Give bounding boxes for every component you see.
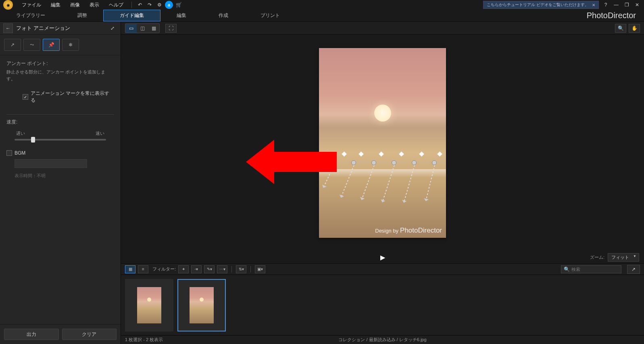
thumb-view-small-icon[interactable]: ▦ — [125, 265, 135, 273]
menu-file[interactable]: ファイル — [18, 1, 45, 9]
tab-edit[interactable]: 編集 — [160, 10, 202, 21]
close-icon[interactable]: ✕ — [592, 3, 595, 7]
speed-slider[interactable] — [15, 139, 106, 141]
filter-flag-icon[interactable]: ✎▾ — [204, 265, 215, 273]
status-path: コレクション / 最新読み込み / レタッチ6.jpg — [338, 337, 426, 343]
bgm-label: BGM — [15, 150, 25, 156]
anchor-desc: 静止させる部分に、アンカー ポイントを追加します。 — [6, 69, 114, 82]
tool-row: ↗ ⤳ 📌 ❄ — [0, 35, 121, 55]
filter-more-icon[interactable]: ⋯▾ — [217, 265, 227, 273]
tab-library[interactable]: ライブラリー — [0, 10, 61, 21]
tool-freeze[interactable]: ❄ — [62, 39, 79, 51]
status-selection: 1 枚選択 - 2 枚表示 — [125, 337, 163, 343]
thumb-view-list-icon[interactable]: ≡ — [138, 265, 148, 273]
close-window-icon[interactable]: ✕ — [634, 1, 641, 8]
search-input[interactable] — [571, 267, 627, 272]
thumbnail[interactable] — [125, 279, 173, 331]
main-tabs: ライブラリー 調整 ガイド編集 編集 作成 プリント PhotoDirector — [0, 10, 644, 22]
sort-icon[interactable]: ⇅▾ — [236, 265, 246, 273]
motion-start[interactable] — [432, 160, 437, 165]
search-icon: 🔍 — [564, 266, 570, 272]
speed-fast-label: 速い — [96, 130, 104, 136]
status-bar: 1 枚選択 - 2 枚表示 コレクション / 最新読み込み / レタッチ6.jp… — [121, 335, 644, 344]
filter-auto-icon[interactable]: ✦ — [178, 265, 189, 273]
cart-icon[interactable]: 🛒 — [175, 1, 183, 9]
play-button[interactable]: ▶ — [380, 254, 385, 261]
undo-icon[interactable]: ↶ — [136, 1, 144, 9]
anchor-point[interactable] — [399, 151, 404, 157]
tab-adjust[interactable]: 調整 — [61, 10, 103, 21]
thumbnail[interactable] — [177, 279, 226, 331]
watermark: Design by PhotoDirector — [375, 227, 442, 235]
thumbnail-strip — [121, 275, 644, 335]
main-area: ▭ ◫ ▦ ⛶ 🔍 ✋ — [121, 22, 644, 344]
zoom-tool-icon[interactable]: 🔍 — [615, 24, 626, 33]
app-logo: ◉ — [3, 0, 13, 10]
motion-start[interactable] — [331, 160, 336, 165]
zoom-label: ズーム: — [590, 254, 604, 260]
anchor-point[interactable] — [437, 151, 442, 157]
speed-label: 速度: — [6, 119, 114, 126]
show-marks-label: アニメーション マークを常に表示する — [31, 90, 114, 104]
show-marks-checkbox[interactable] — [23, 94, 28, 100]
speed-slow-label: 遅い — [16, 130, 25, 136]
tool-motion-arrow[interactable]: ↗ — [4, 39, 21, 51]
panel-title: フォト アニメーション — [16, 25, 104, 32]
export-button[interactable]: 出力 — [4, 329, 59, 340]
brand-label: PhotoDirector — [579, 10, 644, 21]
search-box[interactable]: 🔍 ✕ — [561, 265, 621, 273]
clear-button[interactable]: クリア — [62, 329, 117, 340]
filter-label-icon[interactable]: ▫▾ — [191, 265, 202, 273]
bgm-checkbox[interactable] — [6, 150, 12, 156]
pan-tool-icon[interactable]: ✋ — [629, 24, 640, 33]
help-icon[interactable]: ? — [602, 1, 609, 8]
tutorial-banner[interactable]: こちらからチュートリアル ビデオをご覧いただけます。 ✕ — [483, 1, 599, 9]
photo-preview[interactable]: Design by PhotoDirector — [319, 48, 446, 238]
motion-start[interactable] — [412, 160, 417, 165]
filter-label: フィルター: — [152, 266, 176, 272]
motion-start[interactable] — [351, 160, 356, 165]
view-single-icon[interactable]: ▭ — [125, 24, 137, 33]
tool-motion-path[interactable]: ⤳ — [23, 39, 40, 51]
share-icon[interactable]: ↗ — [627, 265, 640, 274]
notification-icon[interactable]: a — [165, 1, 173, 9]
menu-image[interactable]: 画像 — [66, 1, 84, 9]
motion-start[interactable] — [371, 160, 376, 165]
menu-edit[interactable]: 編集 — [47, 1, 65, 9]
stack-icon[interactable]: ▣▾ — [255, 265, 265, 273]
sun-graphic — [374, 105, 391, 122]
minimize-icon[interactable]: — — [613, 1, 620, 8]
left-panel: ← フォト アニメーション ⤢ ↗ ⤳ 📌 ❄ アンカー ポイント: 静止させる… — [0, 22, 121, 344]
menu-view[interactable]: 表示 — [85, 1, 103, 9]
canvas[interactable]: Design by PhotoDirector — [121, 35, 644, 251]
speed-slider-thumb[interactable] — [31, 137, 35, 143]
anchor-label: アンカー ポイント: — [6, 60, 114, 67]
bgm-file-box[interactable] — [15, 159, 87, 168]
view-compare-icon[interactable]: ◫ — [137, 24, 148, 33]
anchor-point[interactable] — [419, 151, 424, 157]
horizon-line — [319, 161, 446, 162]
duration-text: 表示時間：不明 — [15, 173, 114, 179]
wave-graphic — [319, 169, 446, 177]
view-fullscreen-icon[interactable]: ⛶ — [165, 24, 177, 33]
back-button[interactable]: ← — [3, 23, 13, 33]
tool-anchor[interactable]: 📌 — [43, 39, 60, 51]
anchor-point[interactable] — [325, 151, 330, 157]
top-menu-bar: ◉ ファイル 編集 画像 表示 ヘルプ ↶ ↷ ⚙ a 🛒 こちらからチュートリ… — [0, 0, 644, 10]
motion-start[interactable] — [392, 160, 396, 165]
view-grid-icon[interactable]: ▦ — [148, 24, 159, 33]
settings-icon[interactable]: ⚙ — [155, 1, 163, 9]
tab-print[interactable]: プリント — [244, 10, 296, 21]
anchor-point[interactable] — [379, 151, 384, 157]
anchor-point[interactable] — [342, 151, 347, 157]
tab-create[interactable]: 作成 — [202, 10, 244, 21]
redo-icon[interactable]: ↷ — [146, 1, 154, 9]
zoom-select[interactable]: フィット — [608, 253, 639, 262]
maximize-icon[interactable]: ❐ — [623, 1, 630, 8]
tutorial-text: こちらからチュートリアル ビデオをご覧いただけます。 — [487, 2, 589, 8]
anchor-point[interactable] — [358, 151, 364, 157]
menu-help[interactable]: ヘルプ — [105, 1, 127, 9]
tab-guided[interactable]: ガイド編集 — [103, 10, 160, 21]
expand-icon[interactable]: ⤢ — [108, 23, 117, 33]
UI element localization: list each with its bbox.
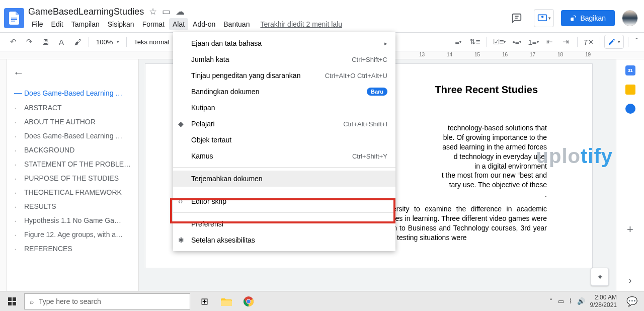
search-icon: ⌕	[30, 297, 34, 305]
chrome-icon[interactable]	[238, 291, 259, 312]
menu-compare[interactable]: Bandingkan dokumenBaru	[173, 84, 395, 100]
align-icon[interactable]: ≡▾	[451, 35, 465, 49]
outline-item[interactable]: ·ABOUT THE AUTHOR	[13, 115, 135, 129]
menu-spelling[interactable]: Ejaan dan tata bahasa▸	[173, 35, 395, 51]
windows-taskbar: ⌕ Type here to search ⊞ ˄ ▭ ⌇ 🔊 2:00 AM …	[0, 291, 644, 311]
spellcheck-icon[interactable]: Ā	[54, 35, 68, 49]
ruler-tick: 19	[585, 52, 591, 57]
svg-rect-2	[11, 21, 15, 22]
bulleted-list-icon[interactable]: •≡▾	[510, 35, 524, 49]
share-button[interactable]: Bagikan	[561, 10, 615, 26]
taskbar-search[interactable]: ⌕ Type here to search	[24, 293, 190, 309]
outline-item[interactable]: ·STATEMENT OF THE PROBLE…	[13, 157, 135, 171]
ruler-tick: 13	[419, 52, 425, 57]
explore-button[interactable]: ✦	[591, 268, 609, 286]
comments-icon[interactable]	[507, 8, 527, 28]
menu-dictionary[interactable]: KamusCtrl+Shift+Y	[173, 148, 395, 164]
doc-title[interactable]: GameBasedLearningStudies	[28, 7, 144, 17]
ruler-tick: 14	[447, 52, 452, 57]
account-avatar[interactable]	[622, 10, 638, 26]
svg-rect-9	[13, 302, 16, 305]
indent-decrease-icon[interactable]: ⇤	[543, 35, 557, 49]
outline-item[interactable]: ·BACKGROUND	[13, 143, 135, 157]
menu-format[interactable]: Format	[139, 18, 168, 30]
menu-addons[interactable]: Add-on	[189, 18, 219, 30]
tray-wifi-icon[interactable]: ⌇	[569, 297, 572, 305]
undo-icon[interactable]: ↶	[6, 35, 20, 49]
taskbar-clock[interactable]: 2:00 AM 9/28/2021	[590, 294, 617, 308]
zoom-select[interactable]: 100%	[93, 35, 122, 49]
outline-item[interactable]: —Does Game-Based Learning …	[13, 86, 135, 101]
line-spacing-icon[interactable]: ⇅≡	[467, 35, 482, 49]
task-view-icon[interactable]: ⊞	[194, 291, 214, 312]
ruler-tick: 15	[474, 52, 480, 57]
notification-icon[interactable]: 💬	[622, 291, 642, 312]
collapse-toolbar-icon[interactable]: ˆ	[635, 37, 638, 46]
outline-back-icon[interactable]: ←	[13, 66, 135, 80]
menu-view[interactable]: Tampilan	[68, 18, 103, 30]
menu-tools[interactable]: Alat	[169, 18, 188, 30]
ruler-tick: 16	[502, 52, 508, 57]
menu-linked-objects[interactable]: Objek tertaut	[173, 132, 395, 148]
docs-logo[interactable]	[4, 8, 24, 28]
svg-rect-1	[11, 19, 17, 20]
menu-insert[interactable]: Sisipkan	[104, 18, 138, 30]
outline-item[interactable]: ·PURPOSE OF THE STUDIES	[13, 171, 135, 185]
tools-dropdown: Ejaan dan tata bahasa▸ Jumlah kataCtrl+S…	[173, 32, 395, 251]
menu-help[interactable]: Bantuan	[220, 18, 253, 30]
keep-icon[interactable]	[625, 85, 635, 95]
ruler-tick: 17	[530, 52, 535, 57]
search-placeholder: Type here to search	[39, 297, 101, 305]
indent-increase-icon[interactable]: ⇥	[559, 35, 573, 49]
paint-format-icon[interactable]: 🖌	[70, 35, 85, 49]
menu-explore[interactable]: ◆PelajariCtrl+Alt+Shift+I	[173, 116, 395, 132]
script-icon: ‹›	[178, 197, 183, 205]
svg-rect-7	[13, 297, 16, 301]
menu-script-editor[interactable]: ‹›Editor skrip	[173, 193, 395, 209]
cloud-icon[interactable]: ☁	[176, 6, 185, 17]
ruler-tick: 18	[557, 52, 563, 57]
star-icon[interactable]: ☆	[149, 6, 157, 17]
numbered-list-icon[interactable]: 1≡▾	[526, 35, 540, 49]
print-icon[interactable]: 🖶	[38, 35, 52, 49]
outline-item[interactable]: ·RESULTS	[13, 199, 135, 213]
checklist-icon[interactable]: ☑≡▾	[491, 35, 508, 49]
menu-file[interactable]: File	[28, 18, 47, 30]
outline-item[interactable]: ·REFERENCES	[13, 242, 135, 256]
menu-wordcount[interactable]: Jumlah kataCtrl+Shift+C	[173, 51, 395, 67]
svg-rect-10	[221, 300, 232, 306]
redo-icon[interactable]: ↷	[22, 35, 36, 49]
menu-accessibility[interactable]: ✱Setelan aksesibilitas	[173, 232, 395, 248]
clear-format-icon[interactable]: T✕	[582, 35, 596, 49]
side-panel: + ›	[616, 59, 644, 291]
menu-citation[interactable]: Kutipan	[173, 100, 395, 116]
outline-pane: ← —Does Game-Based Learning …·ABSTRACT·A…	[7, 59, 139, 291]
calendar-icon[interactable]	[625, 65, 635, 75]
move-icon[interactable]: ▭	[162, 6, 171, 17]
edit-mode-button[interactable]: ▾	[604, 35, 624, 49]
menu-edit[interactable]: Edit	[48, 18, 67, 30]
menu-preferences[interactable]: Preferensi	[173, 216, 395, 232]
tray-battery-icon[interactable]: ▭	[558, 297, 564, 305]
start-button[interactable]	[0, 291, 24, 312]
share-label: Bagikan	[580, 14, 606, 22]
outline-item[interactable]: ·THEORETICAL FRAMEWORK	[13, 185, 135, 199]
outline-item[interactable]: ·Does Game-Based Learning …	[13, 129, 135, 143]
last-edit[interactable]: Terakhir diedit 2 menit lalu	[260, 20, 342, 28]
present-button[interactable]: ▾	[534, 9, 554, 27]
menu-review-suggestions[interactable]: Tinjau pengeditan yang disarankanCtrl+Al…	[173, 67, 395, 84]
file-explorer-icon[interactable]	[216, 291, 236, 312]
collapse-side-panel-icon[interactable]: ›	[629, 275, 632, 286]
menu-translate-document[interactable]: Terjemahkan dokumen	[173, 171, 395, 187]
tray-chevron-icon[interactable]: ˄	[549, 297, 553, 305]
accessibility-icon: ✱	[178, 236, 184, 244]
tasks-icon[interactable]	[625, 104, 635, 114]
svg-rect-6	[8, 297, 12, 301]
outline-item[interactable]: ·ABSTRACT	[13, 101, 135, 115]
add-addon-icon[interactable]: +	[627, 223, 633, 236]
outline-item[interactable]: ·Figure 12. Age groups, with a…	[13, 227, 135, 242]
tray-volume-icon[interactable]: 🔊	[577, 297, 585, 305]
vertical-ruler[interactable]	[0, 59, 7, 291]
svg-point-13	[247, 299, 251, 303]
outline-item[interactable]: ·Hypothesis 1.1 No Game Ga…	[13, 213, 135, 227]
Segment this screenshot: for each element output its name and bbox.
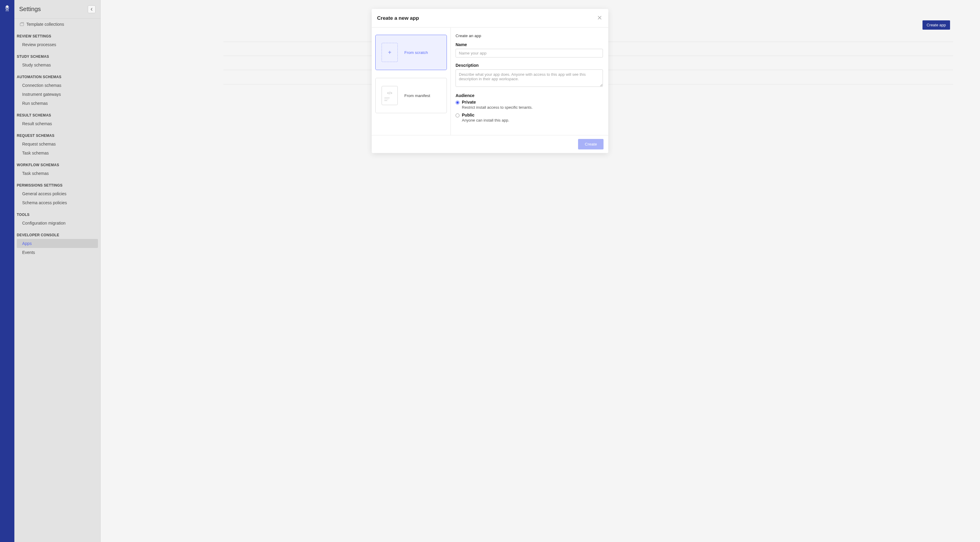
app-description-input[interactable] bbox=[455, 70, 603, 87]
template-options: + From scratch </> bbox=[372, 27, 451, 135]
manifest-icon: </> bbox=[382, 86, 398, 105]
public-hint: Anyone can install this app. bbox=[462, 118, 509, 122]
option-from-manifest[interactable]: </> From manifest bbox=[375, 78, 447, 113]
app-form: Create an app Name Description Audience bbox=[451, 27, 608, 135]
option-label: From manifest bbox=[404, 94, 430, 98]
private-label: Private bbox=[462, 100, 533, 105]
public-radio[interactable] bbox=[455, 113, 460, 118]
scratch-icon: + bbox=[382, 43, 398, 62]
public-label: Public bbox=[462, 113, 509, 118]
modal-body: + From scratch </> bbox=[372, 27, 608, 135]
private-hint: Restrict install access to specific tena… bbox=[462, 105, 533, 110]
description-label: Description bbox=[455, 63, 603, 68]
audience-public-option[interactable]: Public Anyone can install this app. bbox=[455, 113, 603, 122]
app-name-input[interactable] bbox=[455, 49, 603, 57]
create-app-modal: Create a new app + From scratch bbox=[372, 9, 608, 153]
audience-radio-group: Private Restrict install access to speci… bbox=[455, 100, 603, 122]
private-radio[interactable] bbox=[455, 101, 460, 105]
audience-label: Audience bbox=[455, 93, 603, 98]
modal-title: Create a new app bbox=[377, 15, 419, 21]
name-label: Name bbox=[455, 42, 603, 47]
option-from-scratch[interactable]: + From scratch bbox=[375, 35, 447, 70]
modal-footer: Create bbox=[372, 135, 608, 153]
audience-private-option[interactable]: Private Restrict install access to speci… bbox=[455, 100, 603, 110]
option-label: From scratch bbox=[404, 50, 428, 55]
modal-close-button[interactable] bbox=[596, 14, 603, 22]
modal-backdrop[interactable]: Create a new app + From scratch bbox=[0, 0, 980, 542]
form-section-title: Create an app bbox=[455, 33, 603, 38]
close-icon bbox=[598, 16, 602, 20]
modal-header: Create a new app bbox=[372, 9, 608, 27]
create-button[interactable]: Create bbox=[578, 139, 603, 149]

▶ _Your task_
Search the entries for the word "side", then gather every line that has it.

▶ _Written response_
side-panel: + ›	[616, 59, 644, 291]
collapse-side-panel-icon[interactable]: ›	[629, 275, 632, 286]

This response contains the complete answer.